Él miró la falda recta… y sus piernas.
–Ningún problema, pero Anna no viste de ese modo tan formal. No pareces ir vestida para limpiar sino para una reunión de negocios.
Charlotte se encogió de hombros.
–Me quito la chaqueta cuando tengo que limpiar algo. A veces, hasta llevo pantalones.
–¿Dónde trabajabas antes?
Charlotte frunció el ceño. Fue Anna quien la entrevistó, pero había pensado que el conde revisaría su decisión. ¿Realmente no le importaba quién vivía bajo su techo?
–Era encargada de mantenimiento en un hotel suizo. También ocupé el puesto de gerente durante un breve periodo.
Era buena en su trabajo, pero había llegado la hora de buscar nuevos desafíos. Cuando nombró el hotel, el conde la miró con cara de sorpresa.
–Puedo mostrarle mis referencias.
–No será necesario. Anna las habrá comprobado.
Esa era la confirmación de que él no había estado involucrado en su contratación. Y ahora parecía tener dudas.
Pero ese trabajo era importante para ella. Le habían ofrecido un puesto en un famoso hotel palazzo veneciano precisamente porque había mencionado que trabajaría allí durante unos meses. El conde Dal Lago tenía fama de aceptar únicamente lo mejor en todo y trabajar para él sería un trampolín profesional.
«Contrólate, Charlotte. No querrás que te despida».
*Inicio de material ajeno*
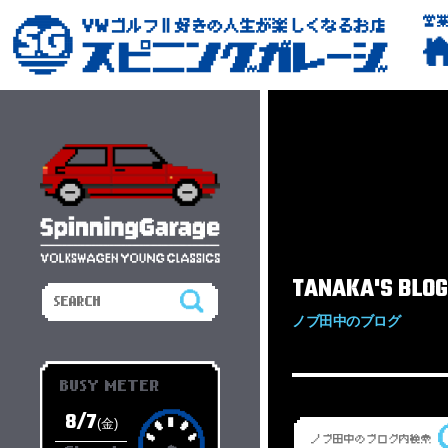
営
TANAKA'S BLOG
ノブ田中のブログ
BUSY METER
8/7
(金)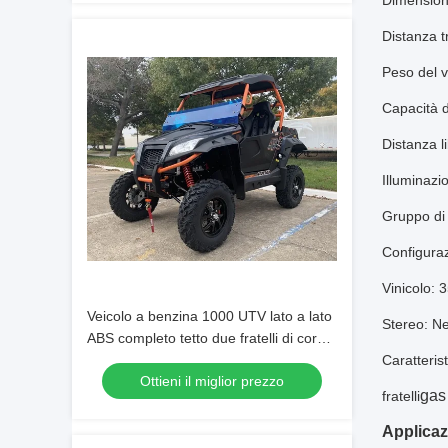
Dimensioni
Distanza tr
Peso del v
Capacità d
Distanza li
Illuminazi
Gruppo di
Configurazi
Vinicolo: 
Veicolo a benzina 1000 UTV lato a lato
Stereo: N
ABS completo tetto due fratelli di corsa
di scarico
Caratteris
Ottieni il miglior prezzo
gas 
fratelli
Applicaz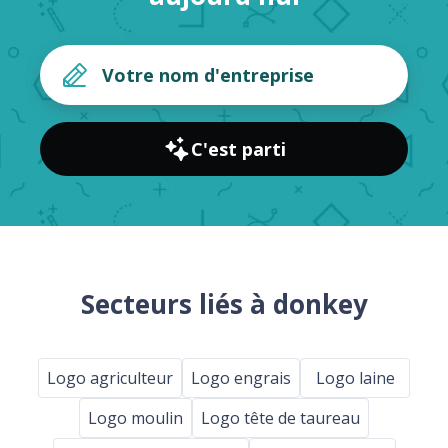
C'est parti
Secteurs liés à donkey
Logo agriculteur
Logo engrais
Logo laine
Logo moulin
Logo tête de taureau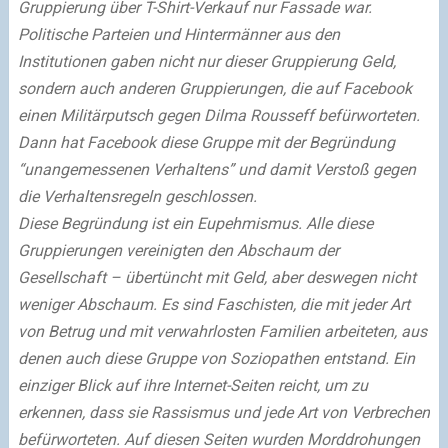
Gruppierung über T-Shirt-Verkauf nur Fassade war.
Politische Parteien und Hintermänner aus den
Institutionen gaben nicht nur dieser Gruppierung Geld,
sondern auch anderen Gruppierungen, die auf Facebook
einen Militärputsch gegen Dilma Rousseff befürworteten.
Dann hat Facebook diese Gruppe mit der Begründung
“unangemessenen Verhaltens” und damit Verstoß gegen
die Verhaltensregeln geschlossen.
Diese Begründung ist ein Eupehmismus. Alle diese
Gruppierungen vereinigten den Abschaum der
Gesellschaft – übertüncht mit Geld, aber deswegen nicht
weniger Abschaum. Es sind Faschisten, die mit jeder Art
von Betrug und mit verwahrlosten Familien arbeiteten, aus
denen auch diese Gruppe von Soziopathen entstand. Ein
einziger Blick auf ihre Internet-Seiten reicht, um zu
erkennen, dass sie Rassismus und jede Art von Verbrechen
befürworteten. Auf diesen Seiten wurden Morddrohungen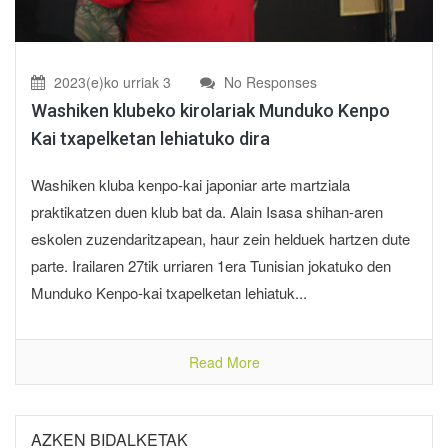
2023(e)ko urriak 3
No Responses
Washiken klubeko kirolariak Munduko Kenpo
Kai txapelketan lehiatuko dira
Washiken kluba kenpo-kai japoniar arte martziala
praktikatzen duen klub bat da. Alain Isasa shihan-aren
eskolen zuzendaritzapean, haur zein helduek hartzen dute
parte. Irailaren 27tik urriaren 1era Tunisian jokatuko den
Munduko Kenpo-kai txapelketan lehiatuk...
Read More
AZKEN BIDALKETAK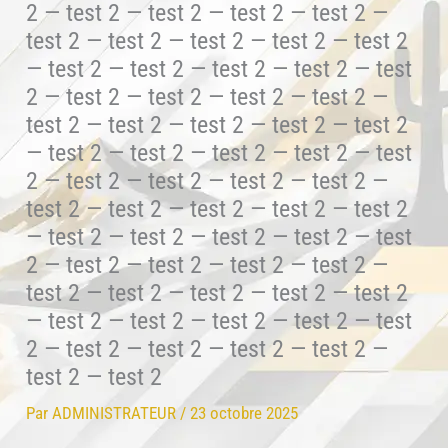
2 — test 2 — test 2 — test 2 — test 2 —
test 2 — test 2 — test 2 — test 2 — test 2
— test 2 — test 2 — test 2 — test 2 — test
2 — test 2 — test 2 — test 2 — test 2 —
test 2 — test 2 — test 2 — test 2 — test 2
— test 2 — test 2 — test 2 — test 2 — test
2 — test 2 — test 2 — test 2 — test 2 —
test 2 — test 2 — test 2 — test 2 — test 2
— test 2 — test 2 — test 2 — test 2 — test
2 — test 2 — test 2 — test 2 — test 2 —
test 2 — test 2 — test 2 — test 2 — test 2
— test 2 — test 2 — test 2 — test 2 — test
2 — test 2 — test 2 — test 2 — test 2 —
test 2 — test 2
Par
ADMINISTRATEUR
/
23 octobre 2025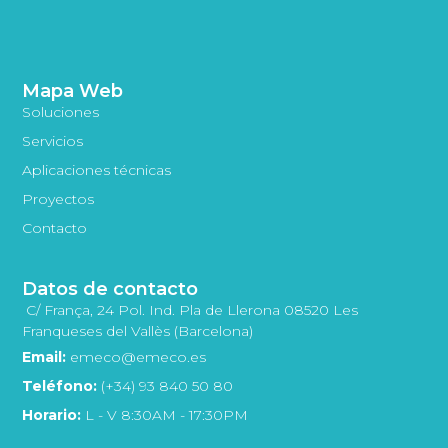
Mapa Web
Soluciones
Servicios
Aplicaciones técnicas
Proyectos
Contacto
Datos de contacto
C/ França, 24 Pol. Ind. Pla de Llerona 08520 Les
Franqueses del Vallès (Barcelona)
Email:
emeco@emeco.es
Teléfono:
(+34) 93 840 50 80
Horario:
L - V 8:30AM - 17:30PM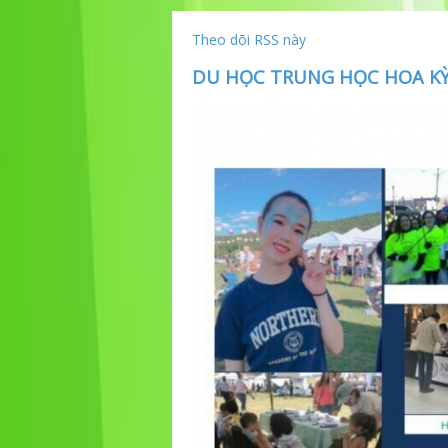
Theo dõi RSS này
DU HỌC TRUNG HỌC HOA KỲ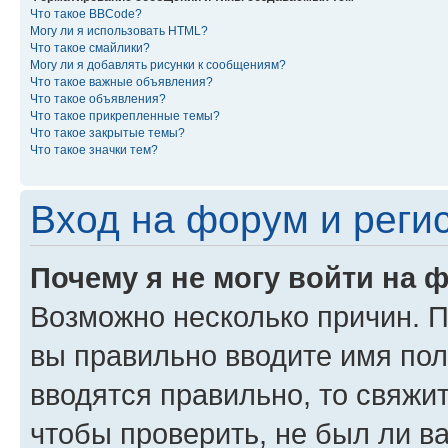
Что такое BBCode?
Могу ли я использовать HTML?
Что такое смайлики?
Могу ли я добавлять рисунки к сообщениям?
Что такое важные объявления?
Что такое объявления?
Что такое прикрепленные темы?
Что такое закрытые темы?
Что такое значки тем?
Вход на форум и реги
Почему я не могу войти на 
Возможно несколько причин. Пр
вы правильно вводите имя пол
вводятся правильно, то свяжи
чтобы проверить, не был ли в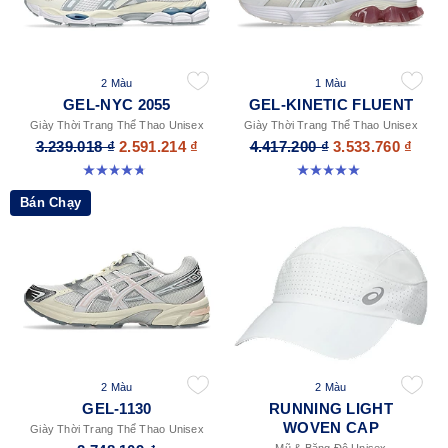
2 Màu
1 Màu
GEL-NYC 2055
GEL-KINETIC FLUENT
Giày Thời Trang Thể Thao Unisex
Giày Thời Trang Thể Thao Unisex
3.239.018 ₫
2.591.214 ₫
4.417.200 ₫
3.533.760 ₫
4.7 trong số 5 sao. 178 đánh giá
5.0 trong số 5 sao. 4 đánh giá
Bán Chạy
2 Màu
2 Màu
GEL-1130
RUNNING LIGHT
WOVEN CAP
Giày Thời Trang Thể Thao Unisex
Mũ & Băng Đô Unisex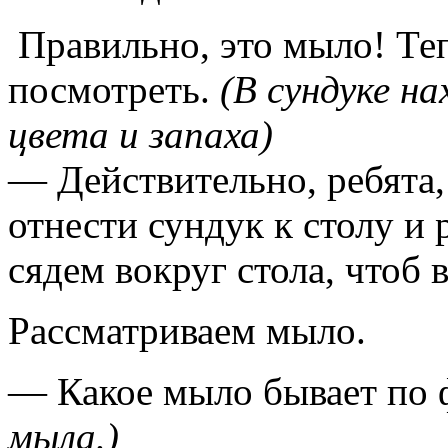
Правильно, это мыло! Те
посмотреть.
(В сундуке н
цвета и запаха)
— Действительно, ребята,
отнести сундук к столу и
сядем вокруг стола, чтоб 
Рассматриваем мыло.
— Какое мыло бывает по
мыла.)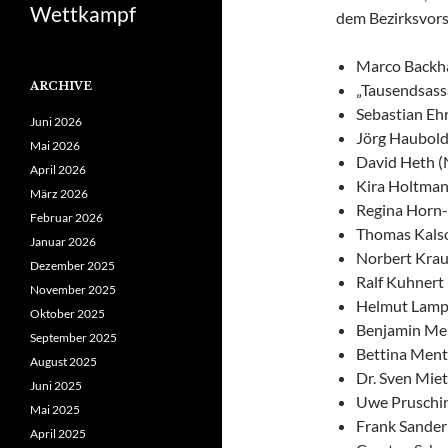
Wettkampf
dem Bezirksvors
Marco Backh
ARCHIVE
„Tausendsassa
Sebastian Ehr
Juni 2026
Jörg Haubold
Mai 2026
David Heth 
April 2026
Kira Holtma
März 2026
Regina Horn
Februar 2026
Thomas Kals
Januar 2026
Norbert Krau
Dezember 2025
Ralf Kuhnert
November 2025
Helmut Lamp
Oktober 2025
Benjamin Mei
September 2025
Bettina Ment
August 2025
Dr. Sven Miet
Juni 2025
Uwe Pruschin
Mai 2025
Frank Sander
April 2025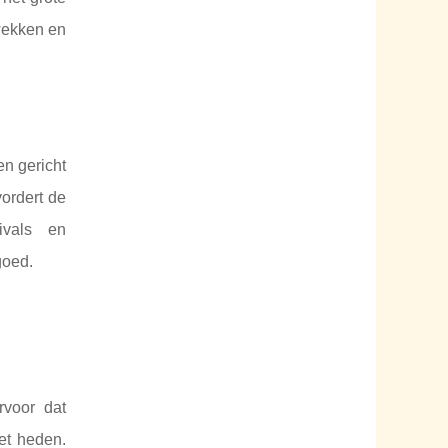
 wekken en
en gericht
ordert de
tivals en
goed.
rvoor dat
et heden.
–Conozco ese hotel y sé que tiene muy buena reputación –el conde hizo una pausa–. Pero pareces muy joven para semejante puesto.
–Dentro de unos meses cumpliré veintiséis años y llevo más de ocho trabajando en el sector hotelero.
No era la primera vez que alguien la subestimaba debido a su edad, pero ella era trabajadora, decidida y organizada. Ayudar a su madre a organizar fiestas le había enseñado mucho, incluso antes de empezar a trabajar.
Su madre, que dirigía los establos de la finca y actuaba como anfitriona de la alta sociedad, hacía que todo pareciese fácil. Pero tras la calma había mucho trabajo y planificación, además de la capacidad de manejar cualquier crisis. Ella había sido su aprendiz hasta que cumplió diecisiete años.
Charlotte tragó saliva, intentando olvidar los dolorosos recuerdos. No había vuelto a casa desde que murió su madre.
La verdad tras su éxito profesional se reducía a una cosa: desesperación.
Su carrera lo era todo. La había salvado de los terribles planes de su padre y había llenado el vacío tras la muerte de su madre. Le daba esperanzas de un futuro construido a su manera, donde no era el peón de nadie.
Charlotte levantó la cabeza y encontró los ojos verdes clavados en ella.
–¿No han sido años felices?
Charlotte parpadeó, horrorizada por haber sido tan imprudente como para revelar sus emociones. Dejar la mente en blanco era algo que había aprendido a hacer para defenderse de su padre.
–Al contrario, me encantaba Suiza. Disfrutaba de mi trabajo y conocí a mucha gente estupenda.
La chica que había dejado el instituto con notas apenas aceptables, la hija que su padre consideraba inútil porque no estaba interesada en el mundo de las altas finanzas, había tenido éxito por su cuenta en el sector hotelero y se sentía orgullosa de ello.
–Dime tres cosas que te gustan de ese trabajo. Lo primero que se te ocurra, no te pares a pensar.
–Las montañas –dijo Charlotte.
–¿Qué más?
–Hacer bien mi trabajo.
–¿Y?
–Allí podía ser yo misma.
Charlotte tragó saliva después de pronunciar esas palabras. No sabía por qué había revelado algo tan personal y dejó la taza sobre la mesa, conteniendo el impulso de cruzar los brazos sobre el pecho en un gesto defensivo.
–¿Qué quieres decir con que podías ser tú misma?
Por supuesto, él se había fijado en esa revelación.
Incluso después de tantos años, pensar en la vida que había dejado atrás en Inglaterra era como tocar una herida. Recordar que nunca había estado a la altura, por mucho que lo intentase…
–¿Charlotte?
Ella torció el gesto. No tenía derecho a inmiscuirse en su vida privada. Si tenía dudas sobre su capacidad para hacer el trabajo solo tenía que leer sus referencias.